▸ Action item: Using the entries below, copy exactly each line from the line with "San Jose, CA" up to and including the line with "In America: Millennium", with every picture left out.
#### Data extract ####
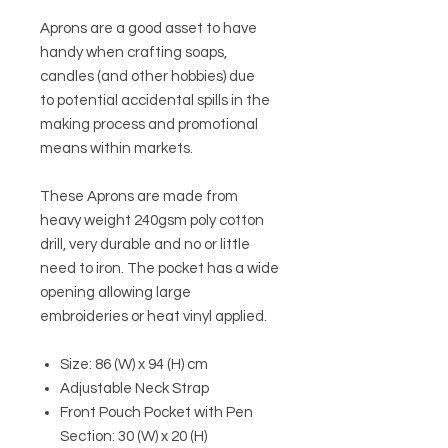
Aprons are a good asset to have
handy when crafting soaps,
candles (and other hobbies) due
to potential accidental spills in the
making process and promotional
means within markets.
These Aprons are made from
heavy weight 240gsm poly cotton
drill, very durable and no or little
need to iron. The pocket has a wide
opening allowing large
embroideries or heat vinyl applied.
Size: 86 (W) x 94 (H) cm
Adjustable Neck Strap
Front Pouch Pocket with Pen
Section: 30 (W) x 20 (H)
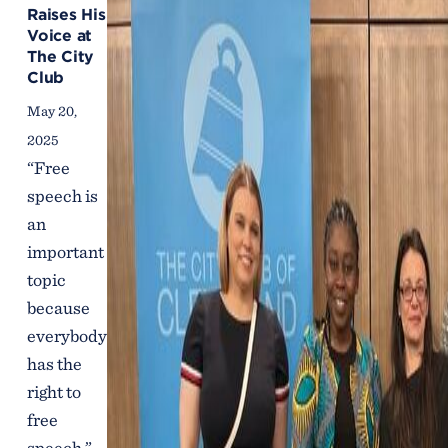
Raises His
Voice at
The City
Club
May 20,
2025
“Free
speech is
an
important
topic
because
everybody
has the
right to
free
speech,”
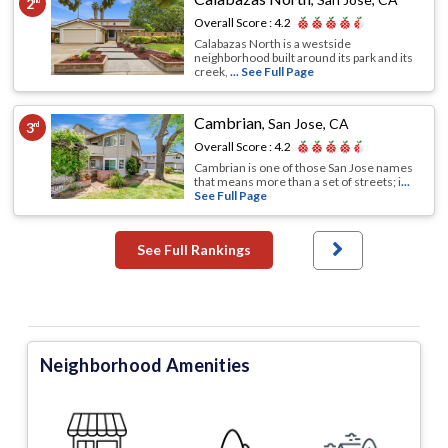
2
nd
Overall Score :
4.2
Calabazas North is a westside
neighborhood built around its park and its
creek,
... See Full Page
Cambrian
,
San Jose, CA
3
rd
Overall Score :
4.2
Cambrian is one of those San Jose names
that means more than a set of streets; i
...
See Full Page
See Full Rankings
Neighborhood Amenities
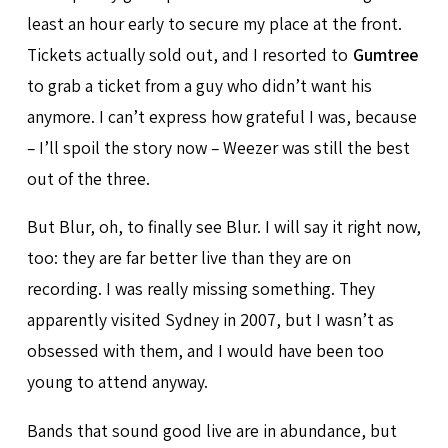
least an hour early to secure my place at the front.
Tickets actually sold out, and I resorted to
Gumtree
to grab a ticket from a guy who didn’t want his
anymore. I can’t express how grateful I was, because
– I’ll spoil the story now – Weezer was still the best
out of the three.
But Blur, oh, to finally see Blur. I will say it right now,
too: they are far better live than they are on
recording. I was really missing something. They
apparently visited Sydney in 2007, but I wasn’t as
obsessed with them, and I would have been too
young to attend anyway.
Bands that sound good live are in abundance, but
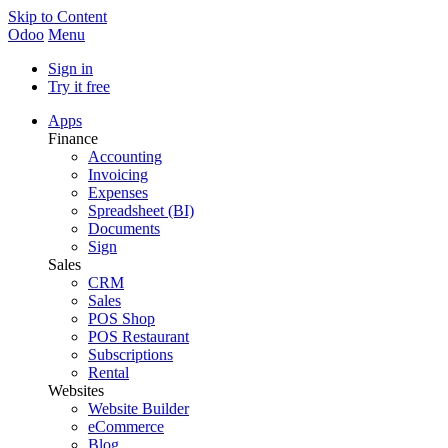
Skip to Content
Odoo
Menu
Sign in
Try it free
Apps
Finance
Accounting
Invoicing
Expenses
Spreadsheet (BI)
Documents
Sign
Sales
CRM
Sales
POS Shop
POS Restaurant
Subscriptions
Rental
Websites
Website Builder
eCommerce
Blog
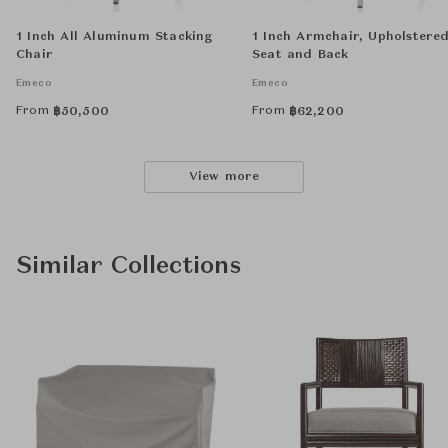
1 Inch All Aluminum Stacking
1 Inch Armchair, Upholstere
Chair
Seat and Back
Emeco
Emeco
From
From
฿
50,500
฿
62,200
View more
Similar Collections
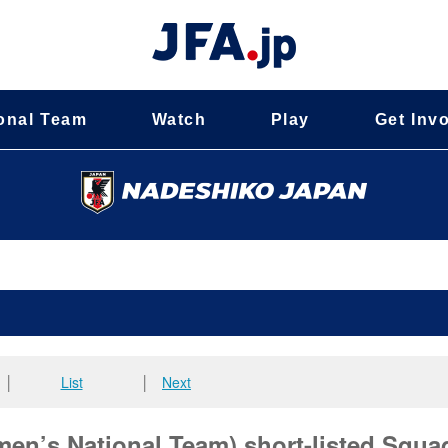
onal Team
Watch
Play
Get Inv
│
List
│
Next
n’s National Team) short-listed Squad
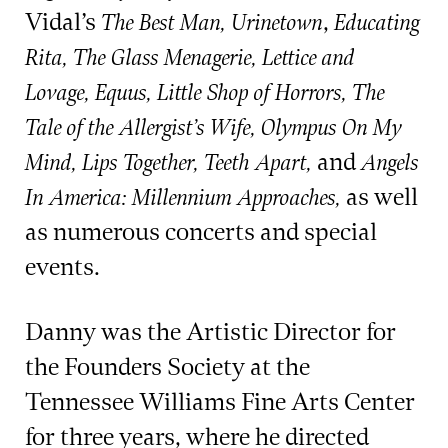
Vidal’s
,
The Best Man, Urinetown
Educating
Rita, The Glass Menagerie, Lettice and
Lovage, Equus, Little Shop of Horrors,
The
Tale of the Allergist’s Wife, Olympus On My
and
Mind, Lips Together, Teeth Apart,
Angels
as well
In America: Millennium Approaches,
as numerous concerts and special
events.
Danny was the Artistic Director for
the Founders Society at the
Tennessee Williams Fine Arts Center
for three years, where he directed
####
▸ Your response:
San Jose, CA
3
rd
Overall Score :
4.2
Cambrian is one of those San Jose names
that means more than a set of streets; i
...
See Full Page
See Full Rankings
Neighborhood Amenities
least an hour early to secure my place at the front.
Tickets actually sold out, and I resorted to
Gumtree
to grab a ticket from a guy who didn’t want his
anymore. I can’t express how grateful I was, because
– I’ll spoil the story now – Weezer was still the best
out of the three.
But Blur, oh, to finally see Blur. I will say it right now,
too: they are far better live than they are on
recording. I was really missing something. They
apparently visited Sydney in 2007, but I wasn’t as
obsessed with them, and I would have been too
young to attend anyway.
Bands that sound good live are in abundance, but
Skip to Content
Odoo
Menu
Sign in
Try it free
Apps
Finance
Accounting
Invoicing
Expenses
Spreadsheet (BI)
Documents
Sign
Sales
CRM
Sales
POS Shop
POS Restaurant
Subscriptions
Rental
Websites
Website Builder
eCommerce
Blog
1 Inch All Aluminum Stacking
1 Inch Armchair, Upholstere
Chair
Seat and Back
Emeco
Emeco
From
From
฿
50,500
฿
62,200
View more
Similar Collections
onal Team
Watch
Play
Get Inv
│
List
│
Next
n’s National Team) short-listed Squad
Vidal’s
,
The Best Man, Urinetown
Educating
Rita, The Glass Menagerie, Lettice and
Lovage, Equus, Little Shop of Horrors,
The
Tale of the Allergist’s Wife, Olympus On My
and
Mind, Lips Together, Teeth Apart,
Angels
as well
In America: Millennium Approaches,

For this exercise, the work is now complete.